### Records shown
..............................
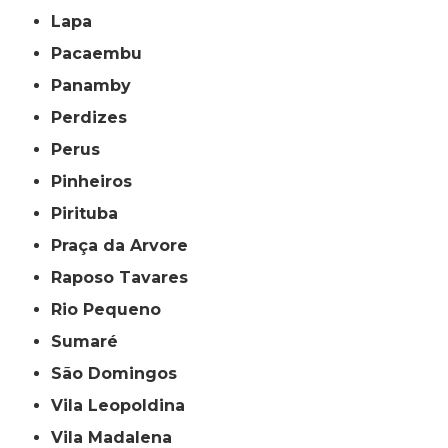
Lapa
Pacaembu
Panamby
Perdizes
Perus
Pinheiros
Pirituba
Praça da Arvore
Raposo Tavares
Rio Pequeno
Sumaré
São Domingos
Vila Leopoldina
Vila Madalena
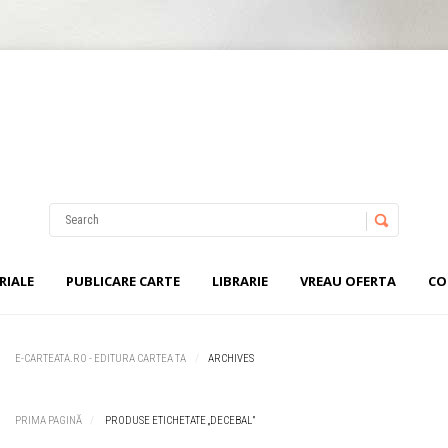
Username
Password
RIALE
PUBLICARE CARTE
LIBRARIE
VREAU OFERTA
CO
Remember Me
E-CARTEATA.RO - EDITURA CARTEA TA
ARCHIVES
PRIMA PAGINĂ
PRODUSE ETICHETATE „DECEBAL”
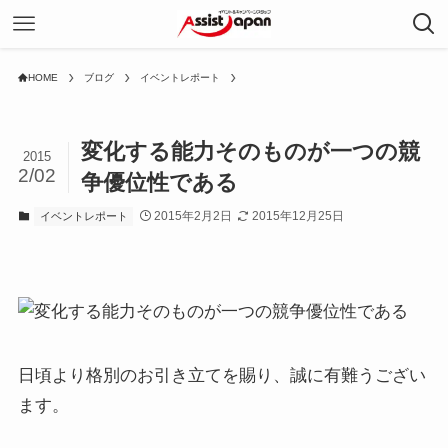
HOME
ブログ
イベントレポート
変化する能力そのものが一つの競
2015
2/02
争優位性である
2015年2月2日
2015年12月25日
イベントレポート
日頃より格別のお引き立てを賜り、誠に有難うござい
ます。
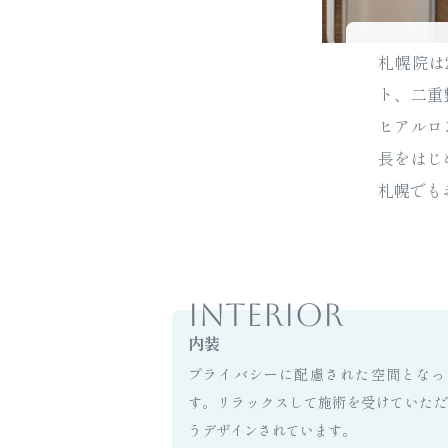
札幌院は
ト、二重
ヒアルロ
長をはじ
札幌でも
内装
プライバシーに配慮された空間となっ
す。リラックスして施術を受けていただ
うデザインされています。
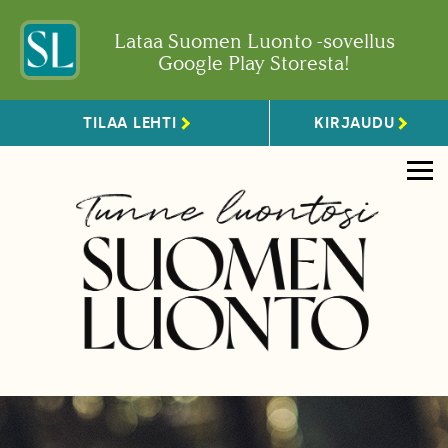
Lataa Suomen Luonto -sovellus
Google Play Storesta!
TILAA LEHTI
KIRJAUDU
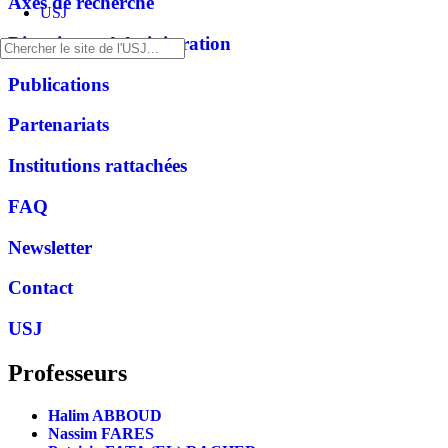
Axes de recherche
USJ
Direction et Administration
Publications
Partenariats
Institutions rattachées
FAQ
Newsletter
Contact
USJ
Professeurs
Halim ABBOUD
Nassim FARES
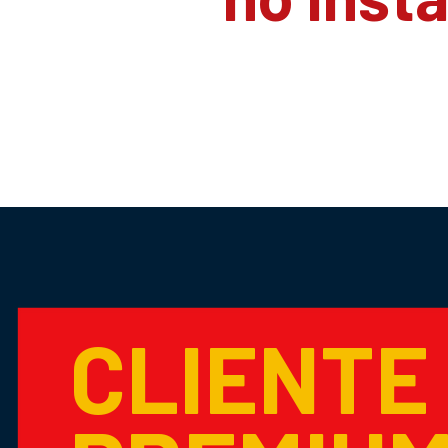
CLIENTE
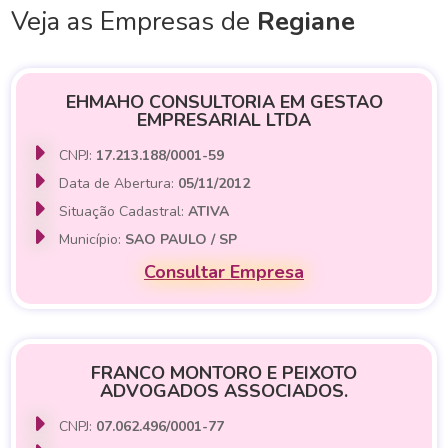
Veja as Empresas de
Regiane
EHMAHO CONSULTORIA EM GESTAO
EMPRESARIAL LTDA
CNPJ:
17.213.188/0001-59
Data de Abertura:
05/11/2012
Situação Cadastral:
ATIVA
Município:
SAO PAULO / SP
Consultar Empresa
FRANCO MONTORO E PEIXOTO
ADVOGADOS ASSOCIADOS.
CNPJ:
07.062.496/0001-77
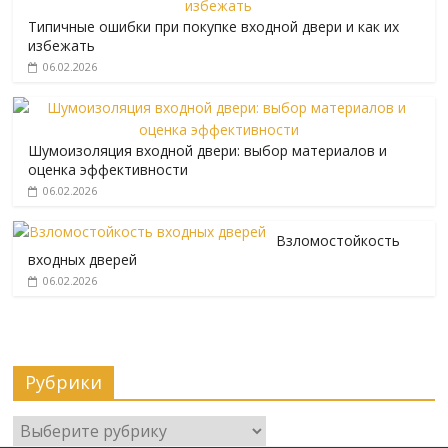
Типичные ошибки при покупке входной двери и как их
избежать
06.02.2026
Шумоизоляция входной двери: выбор материалов и
оценка эффективности
06.02.2026
Взломостойкость
входных дверей
06.02.2026
Рубрики
Рубрики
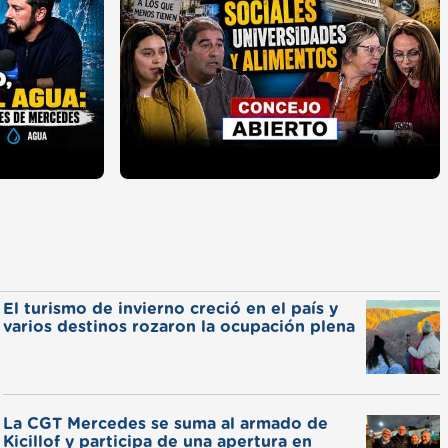
El turismo de invierno creció en el país y
varios destinos rozaron la ocupación plena
La CGT Mercedes se suma al armado de
Kicillof y participa de una apertura en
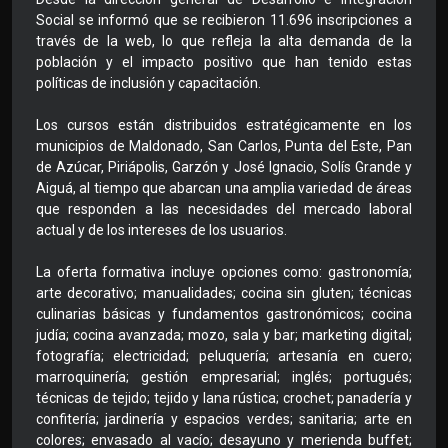
Social se informó que se recibieron 11.696 inscripciones a
través de la web, lo que refleja la alta demanda de la
población y el impacto positivo que han tenido estas
políticas de inclusión y capacitación.
Los cursos están distribuidos estratégicamente en los
municipios de Maldonado, San Carlos, Punta del Este, Pan
de Azúcar, Piriápolis, Garzón y José Ignacio, Solís Grande y
Aiguá, al tiempo que abarcan una amplia variedad de áreas
que responden a las necesidades del mercado laboral
actual y de los intereses de los usuarios.
La oferta formativa incluye opciones como: gastronomía;
arte decorativo; manualidades; cocina sin gluten; técnicas
culinarias básicas y fundamentos gastronómicos; cocina
judía; cocina avanzada; mozo, sala y bar; marketing digital;
fotografía; electricidad; peluquería; artesanía en cuero;
marroquinería; gestión empresarial; inglés; portugués;
técnicas de tejido; tejido y lana rústica; crochet; panadería y
confitería; jardinería y espacios verdes; sanitaria; arte en
colores; envasado al vacío; desayuno y merienda buffet;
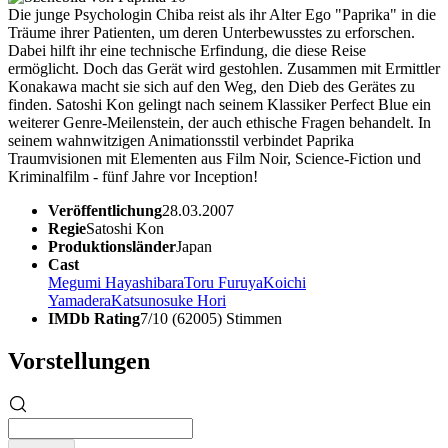
Die junge Psychologin Chiba reist als ihr Alter Ego "Paprika" in die
Träume ihrer Patienten, um deren Unterbewusstes zu erforschen.
Dabei hilft ihr eine technische Erfindung, die diese Reise
ermöglicht. Doch das Gerät wird gestohlen. Zusammen mit Ermittler
Konakawa macht sie sich auf den Weg, den Dieb des Gerätes zu
finden. Satoshi Kon gelingt nach seinem Klassiker Perfect Blue ein
weiterer Genre-Meilenstein, der auch ethische Fragen behandelt. In
seinem wahnwitzigen Animationsstil verbindet Paprika
Traumvisionen mit Elementen aus Film Noir, Science-Fiction und
Kriminalfilm - fünf Jahre vor Inception!
Veröffentlichung
28.03.2007
Regie
Satoshi Kon
Produktionsländer
Japan
Cast
Megumi Hayashibara
Toru Furuya
Koichi
Yamadera
Katsunosuke Hori
IMDb Rating
7/10 (62005) Stimmen
Vorstellungen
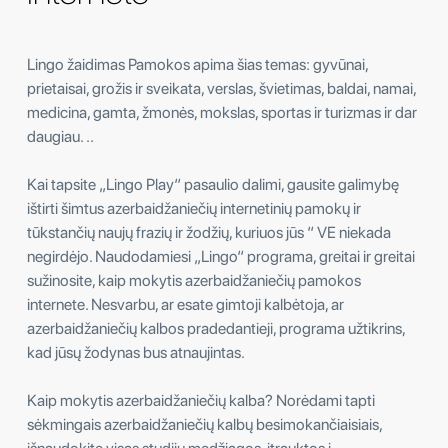
Lingo žaidimas Pamokos apima šias temas: gyvūnai,
prietaisai, grožis ir sveikata, verslas, švietimas, baldai, namai,
medicina, gamta, žmonės, mokslas, sportas ir turizmas ir dar
daugiau. ..
Kai tapsite „Lingo Play“ pasaulio dalimi, gausite galimybę
ištirti šimtus azerbaidžaniečių internetinių pamokų ir
tūkstančių naujų frazių ir žodžių, kuriuos jūs “ VE niekada
negirdėjo. Naudodamiesi „Lingo“ programa, greitai ir greitai
sužinosite, kaip mokytis azerbaidžaniečių pamokos
internete. Nesvarbu, ar esate gimtoji kalbėtoja, ar
azerbaidžaniečių kalbos pradedantieji, programa užtikrins,
kad jūsų žodynas bus atnaujintas.
Kaip mokytis azerbaidžaniečių kalba? Norėdami tapti
sėkmingais azerbaidžaniečių kalbų besimokančiaisiais,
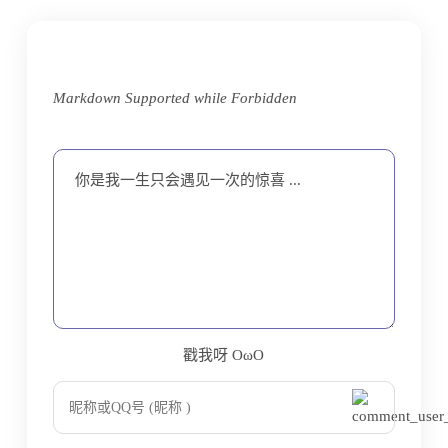
Markdown Supported while
Forbidden
你是我一生只会遇见一次的惊喜 ...
戳我呀 OωO
bilibili~
Tieba
(=・ω・=)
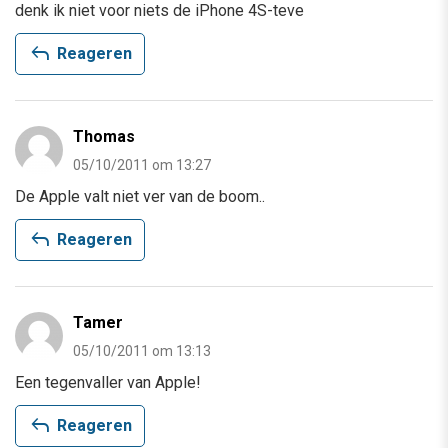
denk ik niet voor niets de iPhone 4S-teve
reply
Reageren
Thomas
05/10/2011 om 13:27
De Apple valt niet ver van de boom..
reply
Reageren
Tamer
05/10/2011 om 13:13
Een tegenvaller van Apple!
reply
Reageren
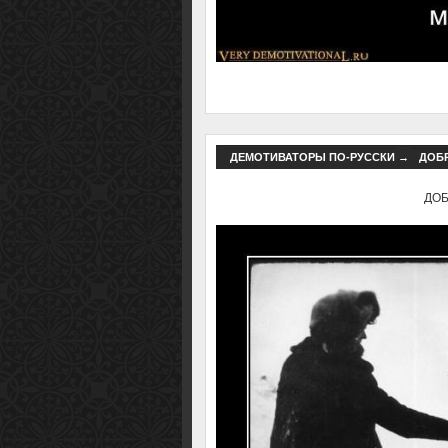
ДЕМОТИВАТОРЫ ПО-РУССКИ
→
ДОБР
ДОБР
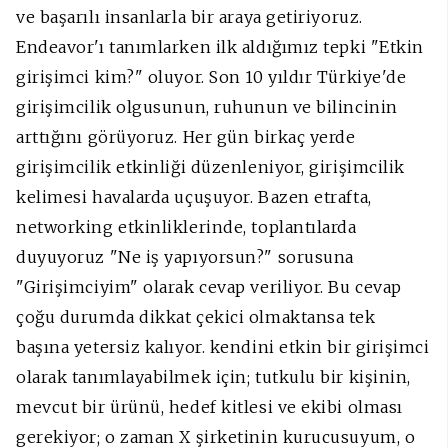
ve başarılı insanlarla bir araya getiriyoruz.
Endeavor'ı tanımlarken ilk aldığımız tepki "Etkin
girişimci kim?" oluyor. Son 10 yıldır Türkiye'de
girişimcilik olgusunun, ruhunun ve bilincinin
arttığını görüyoruz. Her gün birkaç yerde
girişimcilik etkinliği düzenleniyor, girişimcilik
kelimesi havalarda uçuşuyor. Bazen etrafta,
networking etkinliklerinde, toplantılarda
duyuyoruz "Ne iş yapıyorsun?" sorusuna
"Girişimciyim" olarak cevap veriliyor. Bu cevap
çoğu durumda dikkat çekici olmaktansa tek
başına yetersiz kalıyor. kendini etkin bir girişimci
olarak tanımlayabilmek için; tutkulu bir kişinin,
mevcut bir ürünü, hedef kitlesi ve ekibi olması
gerekiyor; o zaman X şirketinin kurucusuyum, o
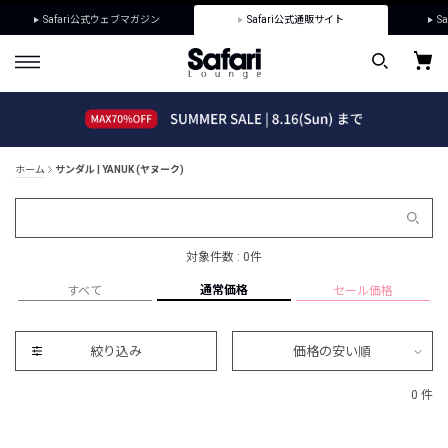
Safari公式ウェブマガジン
Safari公式通販サイト
Sa
ホーム
サンダル | YANUK (ヤヌーク)
対象件数 : 0件
通常価格
すべて
セール価格
絞り込み
価格の安い順
0 件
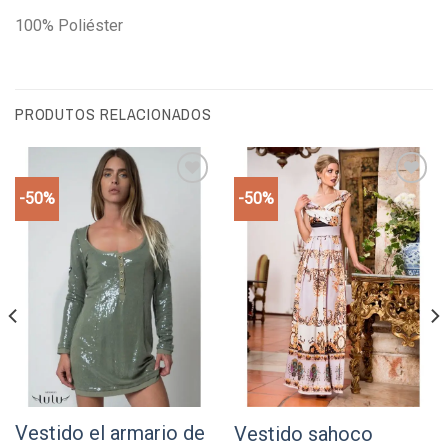
100% Poliéster
PRODUTOS RELACIONADOS
-50%
-50%
Add to
Add to
wishlist
wishlist
Vestido el armario de
Vestido sahoco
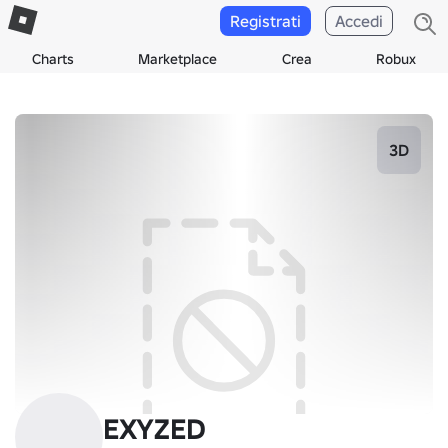
Registrati
Accedi
Charts
Marketplace
Crea
Robux
3D
EXYZED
..............................
### Problem requirements
Begin with the line holding "Vestido sahoco" and end with the last line of the listing. Reproduce each of those lines exactly, and leave every picture out.

### Task response
Vestido sahoco
Registrati
Accedi
Charts
Marketplace
Crea
Robux
3D
EXYZED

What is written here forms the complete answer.